How Much Does Adding Ice Cool Your Coffee?

[Awer1]

1. An insulated Thermos contains 120 cm³ of hot coffee at 80.0°C. You put in a 19.0 g ice cube at its melting point to cool the coffee. By how many degrees (in Celsius) has your coffee cooled once the ice has melted and equilibrium is reached? Treat the coffee as though it were pure water and neglect energy exchanges with the environment. The specific heat of water is 4186 J/kg·K. The latent heat of fusion is 333 kJ/kg. The density of water is 1.00 g/cm³.



2. Tf = \frac{[(Ti)(Cw)(Mw) - (Hfus)(Mi)]}{Cw(Mw+Mi)}



3. Tf = (120cm3)(1.00x10^-3\frac{kg}{cm^3})(4186x10^-3\frac{kJ}{kg K})(80+273)K - (333\frac{kJ}{kg}x(19x10^-3kg))/(4186x10^-3\frac{kJ}{kg K})(19x10^-3kg)+(120x10^-3kg)

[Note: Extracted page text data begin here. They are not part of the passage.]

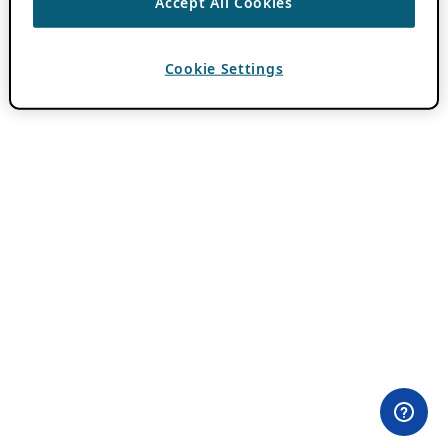
Accept All Cookies
Cookie Settings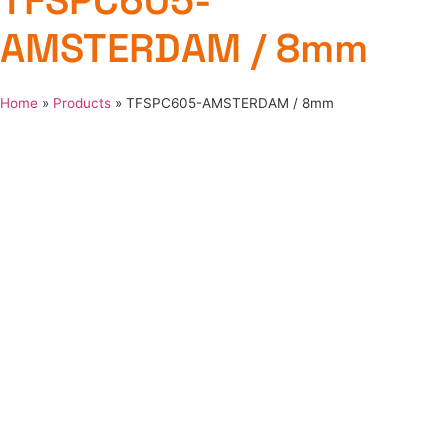
TFSPC605-
AMSTERDAM / 8mm
Home
»
Products
»
TFSPC605-AMSTERDAM / 8mm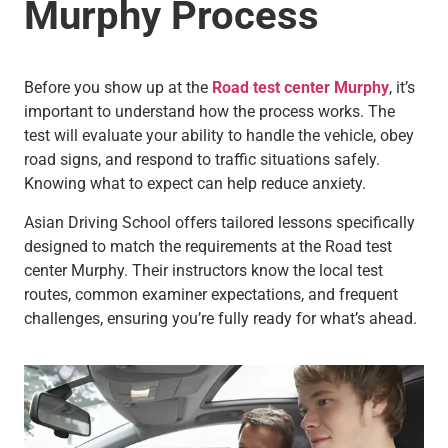
Murphy
Process
Before you show up at the
Road test center Murphy
, it’s
important to understand how the process works. The
test will evaluate your ability to handle the vehicle, obey
road signs, and respond to traffic situations safely.
Knowing what to expect can help reduce anxiety.
Asian Driving School offers tailored lessons specifically
designed to match the requirements at the Road test
center Murphy. Their instructors know the local test
routes, common examiner expectations, and frequent
challenges, ensuring you’re fully ready for what’s ahead.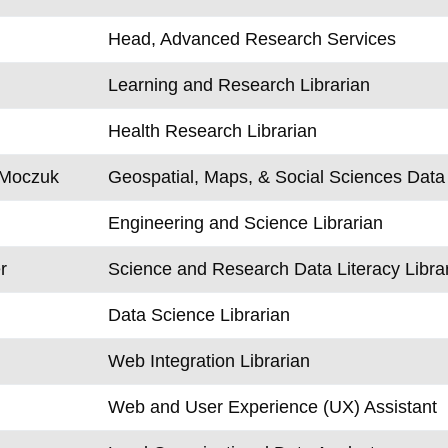
Head, Advanced Research Services
Learning and Research Librarian
Health Research Librarian
-Moczuk
Geospatial, Maps, & Social Sciences Data 
Engineering and Science Librarian
r
Science and Research Data Literacy Libra
Data Science Librarian
Web Integration Librarian
Web and User Experience (UX) Assistant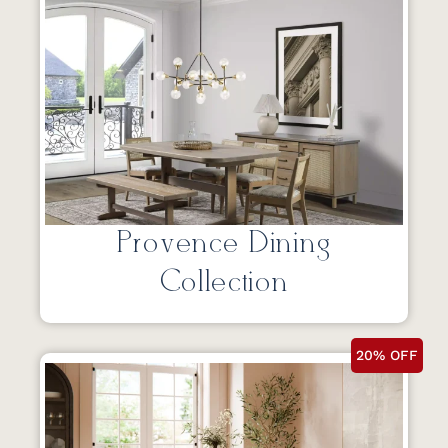
Provence Dining
Collection
20% OFF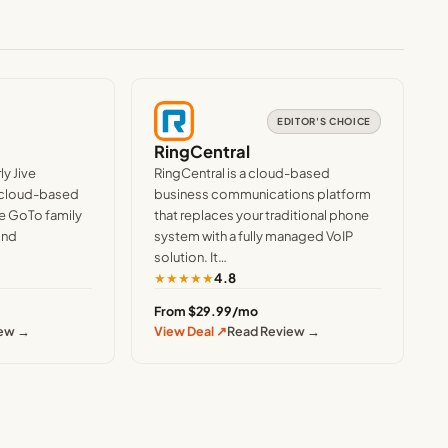
EDITOR'S CHOICE
RingCentral
y Jive
RingCentral is a cloud-based
 cloud-based
business communications platform
e GoTo family
that replaces your traditional phone
ind
system with a fully managed VoIP
solution. It…
★
★
★
★
★
4.8
From $29.99/mo
iew →
View Deal ↗
Read Review →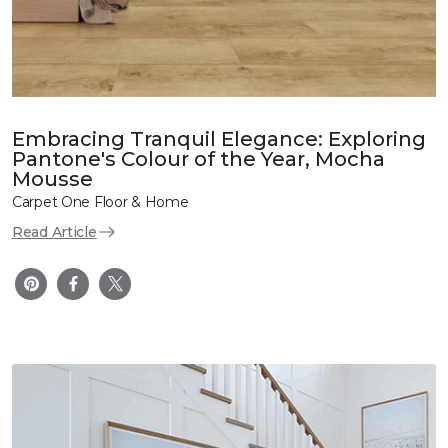
Embracing Tranquil Elegance: Exploring
Pantone's Colour of the Year, Mocha
Mousse
Carpet One Floor & Home
Read Article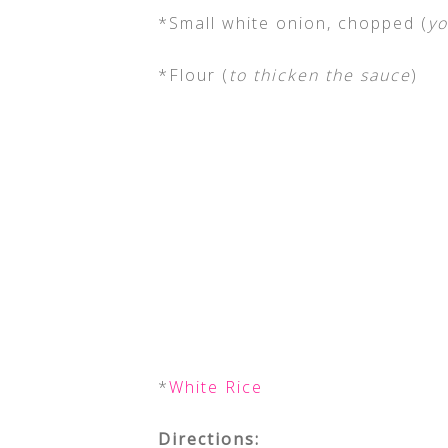
*Small white onion, chopped (
yo
*Flour (
to thicken the sauce
)
*
White Rice
Directions: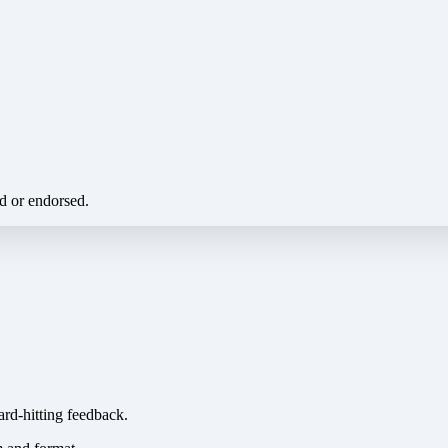
ed or endorsed.
ard-hitting feedback.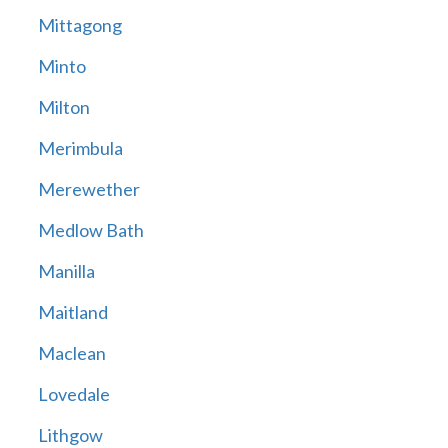
Mittagong
Minto
Milton
Merimbula
Merewether
Medlow Bath
Manilla
Maitland
Maclean
Lovedale
Lithgow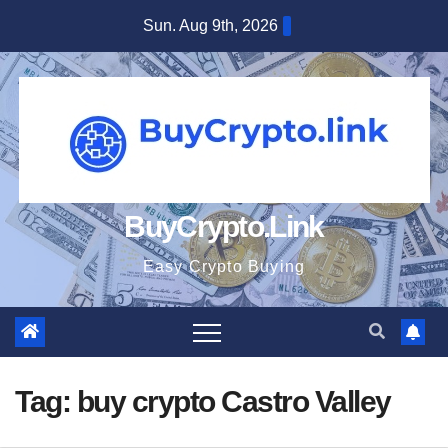
Skip
Sun. Aug 9th, 2026
to
content
BuyCrypto.Link
Easy Crypto Buying
Tag:
buy crypto Castro Valley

= 293.8743396K - 273K = 20.87433961^oC

The answer the book has.. : 21.809113626442^oC

After reworking the algebra the only way the book could of gotten that answer is if they didn't substitute any of the units and only changed the value 333 \frac{kJ}{kg} to a value of 333000. which gives an answer of 58.19088637^oC. which they then subtract it from the initial temp to get ..--> 80 - 58.19088637 = 21.80911363^oC. How is that even right? You have to convert everything so that the units match up right?.. in the books case how are the units being canceled out?

Here is my question: Who is right?

 

[Mapes]

The book is right. If you're adding 273 to all your temperatures to work in Kelvins, I don't see where you added 273 to the temperature of the ice. (Alternatively, you could just work in degrees Celsius.)